Si on ne conteste pas la nécessité d’obéir à ce principe, que le budget doit être annuel, bien des gens trouvent qu’une période d’une année est un maximum. Pour eux, les autorisations provisoires données au gouvernement par les chambres de percevoir pendant un mois ou deux les impôts, conformément aux lois, ont l’avantage de mettre le ministère dans les mains du parlement d’une façon beaucoup plus étroite. Nous trouverons d’ailleurs cette doctrine chez ceux qui sont opposés au budget préalable.

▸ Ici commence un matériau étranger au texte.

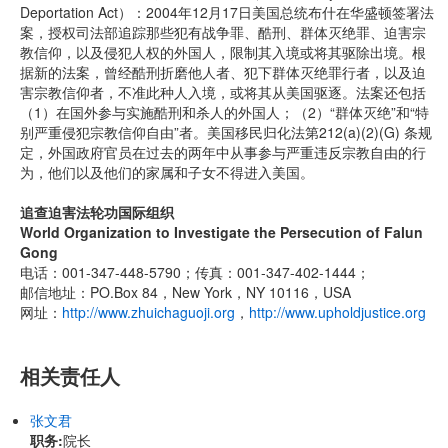
Deportation Act）：2004年12月17日美国总统布什在华盛顿签署法
案，授权司法部追踪那些犯有战争罪、酷刑、群体灭绝罪、迫害宗
教信仰，以及侵犯人权的外国人，限制其入境或将其驱除出境。根
据新的法案，曾经酷刑折磨他人者、犯下群体灭绝罪行者，以及迫
害宗教信仰者，不准此种人入境，或将其从美国驱逐。法案还包括
（1）在国外参与实施酷刑和杀人的外国人；（2）“群体灭绝”和“特
别严重侵犯宗教信仰自由”者。美国移民归化法第212(a)(2)(G) 条规
定，外国政府官员在过去的两年中从事参与严重违反宗教自由的行
为，他们以及他们的家属和子女不得进入美国。
追查迫害法轮功国际组织
World Organization to Investigate the Persecution of Falun
Gong
电话：001-347-448-5790；传真：001-347-402-1444；
邮信地址：PO.Box 84，New York，NY 10116，USA
网址：
http://www.zhuichaguoji.org
，
http://www.upholdjustice.org
相关责任人
张文君
职务:
院长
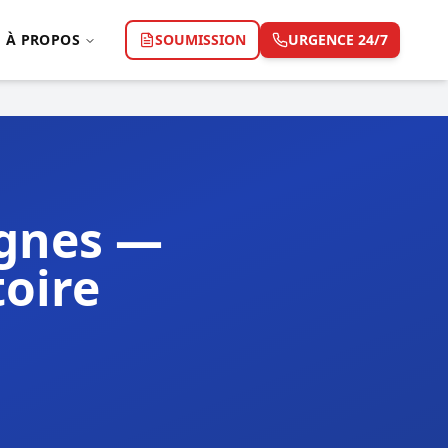
À PROPOS
SOUMISSION
URGENCE 24/7
agnes —
toire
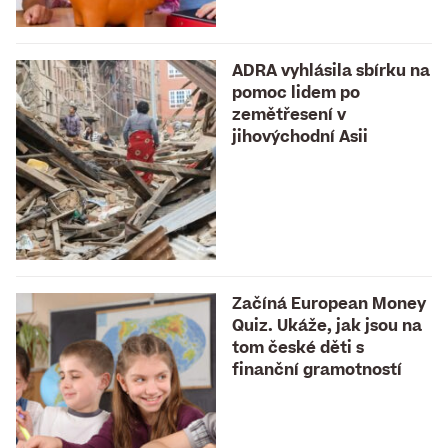
ADRA vyhlásila sbírku na
pomoc lidem po
zemětřesení v
jihovýchodní Asii
Začíná European Money
Quiz. Ukáže, jak jsou na
tom české děti s
finanční gramotností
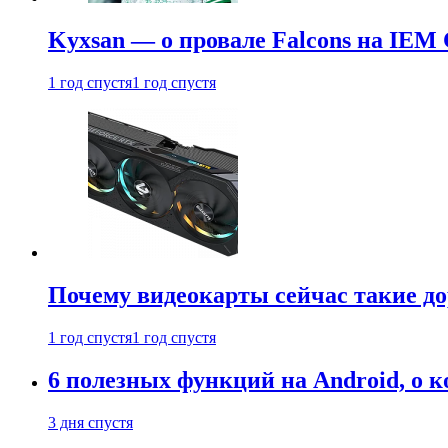
Kyxsan — о провале Falcons на IEM 
1 год спустя
1 год спустя
Почему видеокарты сейчас такие до
1 год спустя
1 год спустя
6 полезных функций на Android, о к
3 дня спустя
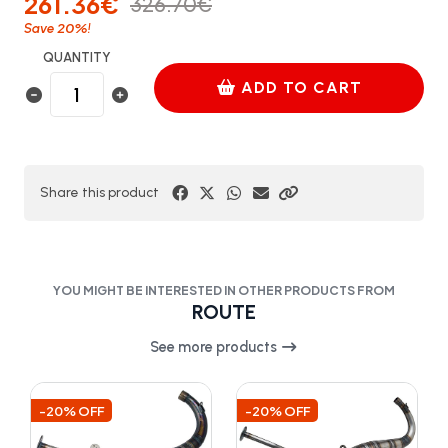
261.36€
326.70€
20%
Save
!
QUANTITY
ADD TO CART
Share this product
YOU MIGHT BE INTERESTED IN OTHER PRODUCTS FROM
ROUTE
See more products
-20% OFF
-20% OFF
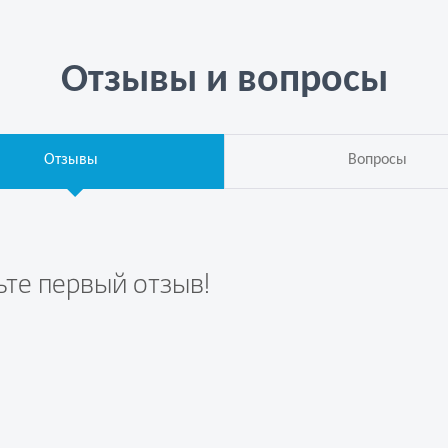
Отзывы и вопросы
Отзывы
Вопросы
ьте первый отзыв!
те вопрос первым!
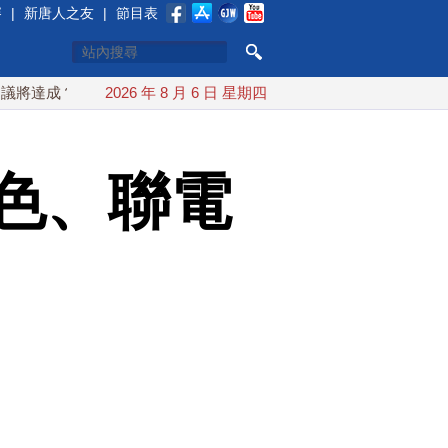
賽
|
新唐人之友
|
節目表
成？伊朗傳不收通行費
2026 年 8 月 6 日 星期四
配合漢光 總統賴清德親登雲豹前進圓山
色、聯電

Le budget préalable, c’est le troisième principe. Il est bien plus contesté et il est beaucoup plus en péril que tous les autres. Peu de personnes, il est vrai, l’attaquent de front, mais beaucoup le battent en brèche, avec une passion extraordinaire, sous les prétextes les plus divers. Cela doit suffire pour nous ouvrir les yeux et nous mettre sur la défensive.

Le budget préalable, c’est tout bonnement la prévoyance dans l’administration des finances : rien de plus, rien de moins.

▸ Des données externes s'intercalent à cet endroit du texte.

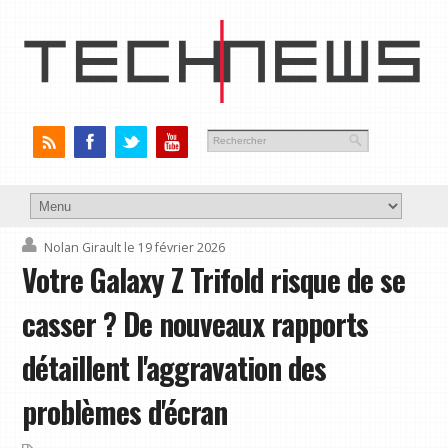
Nolan Girault
le 19 février 2026
Votre Galaxy Z Trifold risque de se
casser ? De nouveaux rapports
détaillent l'aggravation des
problèmes d'écran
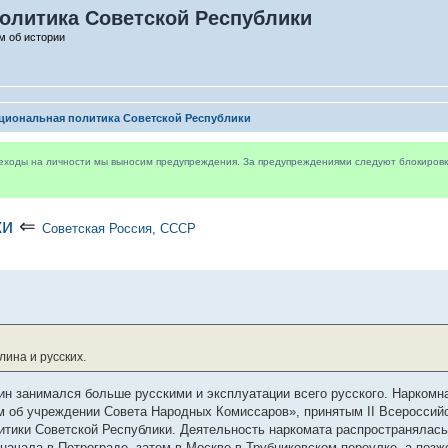
олитика Советской Республики
м об истории
циональная политика Советской Республики
реходы на личности мы выносим предупреждения. За предупреждениями следуют блокировки 
ки
⇐
Советская Россия, СССР
лина и русских.
н занимался больше русскими и эксплуатации всего русского. Наркомн
ом об учреждении Совета Народных Комиссаров», принятым II Всероссий
литики Советской Республики. Деятельность наркомата распространялас
чала в Петрограде, затем в Москве в Трубниковском переулке, а позже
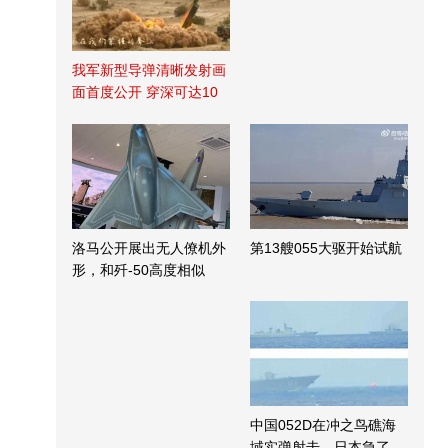
我军新型导弹清晰发射画
面首度公开 穿深可达10
米
洛马公开展出无人僚机外
第13艘055大驱开始试航
形，和歼-50高度相似
中国052D在冲之鸟礁海
域实弹射击，日本急了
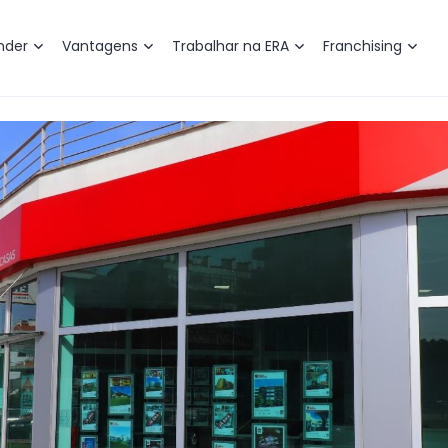
nder
Vantagens
Trabalhar na ERA
Franchising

Il serait commode de ne pas compter, et le budget de recettes de plus simple a toujours été celui du juif errant. Avoir un fonds, fût-il de cinq sous, qui se renouvelle sans cesse, c’est tout ce qu’il y a de plus commode. Ce n’est malheureusement pas comme cela que les choses se passent. Le budget des recettes ne se renouvelle pas tout seul. Les états comme les particuliers sont bien forcés de se demander à l’avance comment ils pourront pourvoir aux nécessités de leurs dépenses. Si on s’y prend trop tard, ou tombe dans les expédiens et on se ruine. L’idée du budget préalable est donc naturelle, si naturelle.même, qu’on a peine à croire qu’on puisse en ériger la négation en système. Elle est pourtant combattue par un certain nombre d’hommes, possédés de l’esprit de méfiance qui caractérise la démocratie radicale.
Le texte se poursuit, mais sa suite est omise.